Task to carry out:
Return exactly the lines below, starting with the one that has "ความอ่อนตัวเพียงพอที่จะตัด" and going on through the one that has "มากที่อุณหภูมิห้อง".

Provided data:
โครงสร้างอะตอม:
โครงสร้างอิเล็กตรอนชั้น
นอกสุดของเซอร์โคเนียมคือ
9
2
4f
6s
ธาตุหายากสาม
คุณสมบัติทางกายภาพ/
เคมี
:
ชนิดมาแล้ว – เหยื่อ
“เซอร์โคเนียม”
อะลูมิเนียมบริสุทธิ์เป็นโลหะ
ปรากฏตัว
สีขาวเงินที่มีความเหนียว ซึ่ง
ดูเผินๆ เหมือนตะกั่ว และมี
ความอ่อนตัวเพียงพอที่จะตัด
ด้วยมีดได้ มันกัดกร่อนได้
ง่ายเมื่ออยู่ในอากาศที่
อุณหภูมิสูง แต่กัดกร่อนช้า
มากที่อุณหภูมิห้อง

---

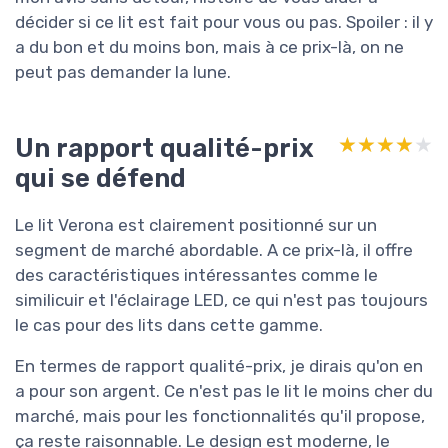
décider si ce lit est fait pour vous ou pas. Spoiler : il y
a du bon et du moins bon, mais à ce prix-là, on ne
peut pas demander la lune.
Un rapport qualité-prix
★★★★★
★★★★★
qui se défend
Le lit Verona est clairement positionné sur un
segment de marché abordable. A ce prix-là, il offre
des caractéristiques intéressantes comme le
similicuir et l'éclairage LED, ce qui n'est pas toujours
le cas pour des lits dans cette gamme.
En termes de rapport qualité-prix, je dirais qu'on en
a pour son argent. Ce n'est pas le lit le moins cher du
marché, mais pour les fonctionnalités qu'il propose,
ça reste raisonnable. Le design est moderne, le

==

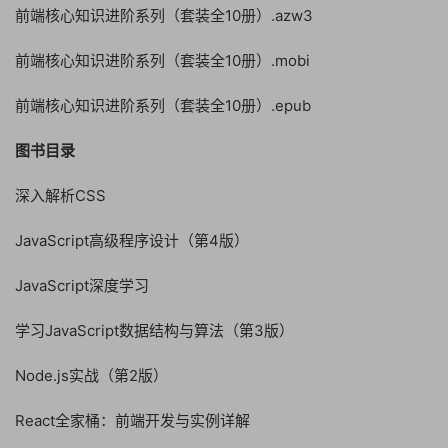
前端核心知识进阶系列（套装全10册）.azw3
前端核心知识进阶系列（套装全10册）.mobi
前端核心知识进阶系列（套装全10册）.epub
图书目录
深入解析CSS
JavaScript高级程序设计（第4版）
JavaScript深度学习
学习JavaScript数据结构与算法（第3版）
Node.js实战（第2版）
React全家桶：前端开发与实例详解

Task output:
ความอ่อนตัวเพียงพอที่จะตัด
ด้วยมีดได้ มันกัดกร่อนได้
ง่ายเมื่ออยู่ในอากาศที่
อุณหภูมิสูง แต่กัดกร่อนช้า
มากที่อุณหภูมิห้อง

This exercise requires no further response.